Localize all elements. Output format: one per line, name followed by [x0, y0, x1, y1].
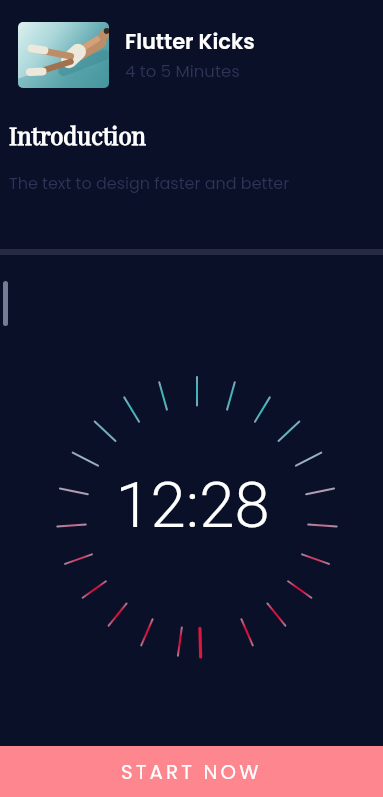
- staticText: The text to design faster and better: [9, 172, 290, 194]
- staticText: START NOW: [121, 758, 262, 786]
- staticText: 12:28: [1, 468, 383, 542]
- button[interactable]: Exercise preview: [18, 22, 109, 88]
- staticText: Introduction: [9, 119, 146, 151]
- staticText: 4 to 5 Minutes: [125, 60, 240, 83]
- staticText: Flutter Kicks: [125, 27, 255, 56]
- button[interactable]: START NOW: [0, 746, 383, 797]
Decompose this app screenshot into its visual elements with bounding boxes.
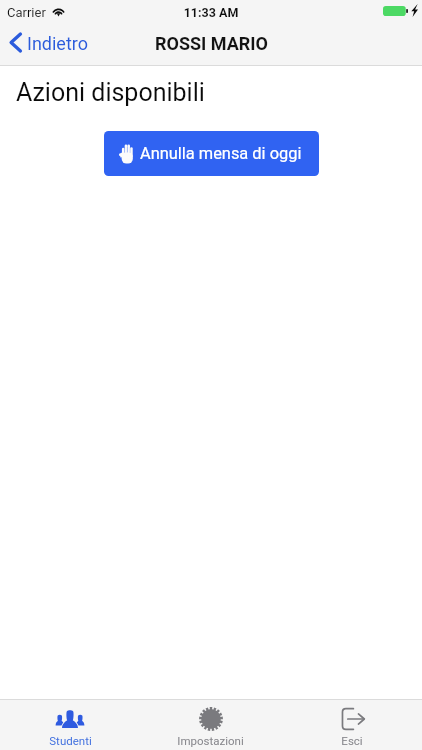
staticText: Studenti: [49, 734, 92, 747]
staticText: Indietro: [27, 33, 88, 54]
button[interactable]: Esci: [281, 699, 422, 750]
staticText: Carrier: [7, 5, 46, 20]
button[interactable]: Indietro: [0, 26, 422, 66]
button[interactable]: Annulla mensa di oggi: [104, 131, 319, 176]
staticText: ROSSI MARIO: [155, 33, 269, 54]
staticText: Impostazioni: [177, 734, 244, 747]
staticText: Azioni disponibili: [16, 78, 205, 107]
staticText: 11:33 AM: [0, 5, 422, 20]
staticText: Annulla mensa di oggi: [140, 144, 302, 163]
button[interactable]: Studenti: [0, 699, 140, 750]
button[interactable]: Impostazioni: [140, 699, 281, 750]
staticText: Esci: [341, 734, 363, 747]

* * *

Repeat exactly the lines in the entries from the one containing "Decompose this app" to the final line, inclusive, and nothing beyond them; skip pictures.

- [TASK ANSWER]
Decompose this app screenshot into its visual elements with bounding boxes.
staticText: Studenti: [49, 734, 92, 747]
staticText: Indietro: [27, 33, 88, 54]
button[interactable]: Esci: [281, 699, 422, 750]
staticText: Carrier: [7, 5, 46, 20]
button[interactable]: Indietro: [0, 26, 422, 66]
button[interactable]: Annulla mensa di oggi: [104, 131, 319, 176]
staticText: ROSSI MARIO: [155, 33, 269, 54]
staticText: Impostazioni: [177, 734, 244, 747]
staticText: Azioni disponibili: [16, 78, 205, 107]
staticText: 11:33 AM: [0, 5, 422, 20]
staticText: Annulla mensa di oggi: [140, 144, 302, 163]
button[interactable]: Studenti: [0, 699, 140, 750]
button[interactable]: Impostazioni: [140, 699, 281, 750]
staticText: Esci: [341, 734, 363, 747]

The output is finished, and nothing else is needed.